§ **Your assignment**
Repeat each entry below exactly, omitting any picture it holds.

§ **Entries supplied**

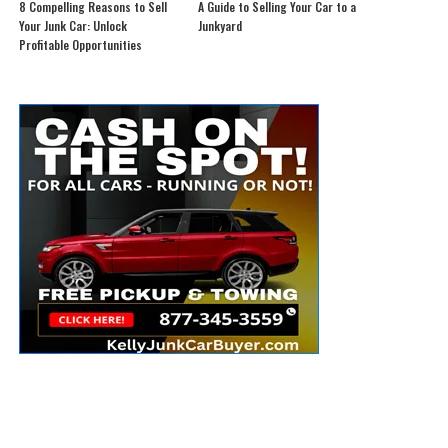
8 Compelling Reasons to Sell
A Guide to Selling Your Car to a
Your Junk Car: Unlock
Junkyard
Profitable Opportunities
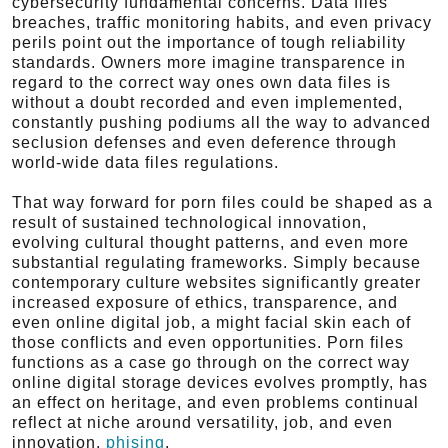
cybersecurity fundamental concerns. Data files
breaches, traffic monitoring habits, and even privacy
perils point out the importance of tough reliability
standards. Owners more imagine transparence in
regard to the correct way ones own data files is
without a doubt recorded and even implemented,
constantly pushing podiums all the way to advanced
seclusion defenses and even deference through
world-wide data files regulations.
That way forward for porn files could be shaped as a
result of sustained technological innovation,
evolving cultural thought patterns, and even more
substantial regulating frameworks. Simply because
contemporary culture websites significantly greater
increased exposure of ethics, transparence, and
even online digital job, a might facial skin each of
those conflicts and even opportunities. Porn files
functions as a case go through on the correct way
online digital storage devices evolves promptly, has
an effect on heritage, and even problems continual
reflect at niche around versatility, job, and even
innovation.
phising
.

§ **Exercise result**
8 Compelling Reasons to Sell
A Guide to Selling Your Car to a
Your Junk Car: Unlock
Junkyard
Profitable Opportunities
cybersecurity fundamental concerns. Data files
breaches, traffic monitoring habits, and even privacy
perils point out the importance of tough reliability
standards. Owners more imagine transparence in
regard to the correct way ones own data files is
without a doubt recorded and even implemented,
constantly pushing podiums all the way to advanced
seclusion defenses and even deference through
world-wide data files regulations.
That way forward for porn files could be shaped as a
result of sustained technological innovation,
evolving cultural thought patterns, and even more
substantial regulating frameworks. Simply because
contemporary culture websites significantly greater
increased exposure of ethics, transparence, and
even online digital job, a might facial skin each of
those conflicts and even opportunities. Porn files
functions as a case go through on the correct way
online digital storage devices evolves promptly, has
an effect on heritage, and even problems continual
reflect at niche around versatility, job, and even
innovation.
phising
.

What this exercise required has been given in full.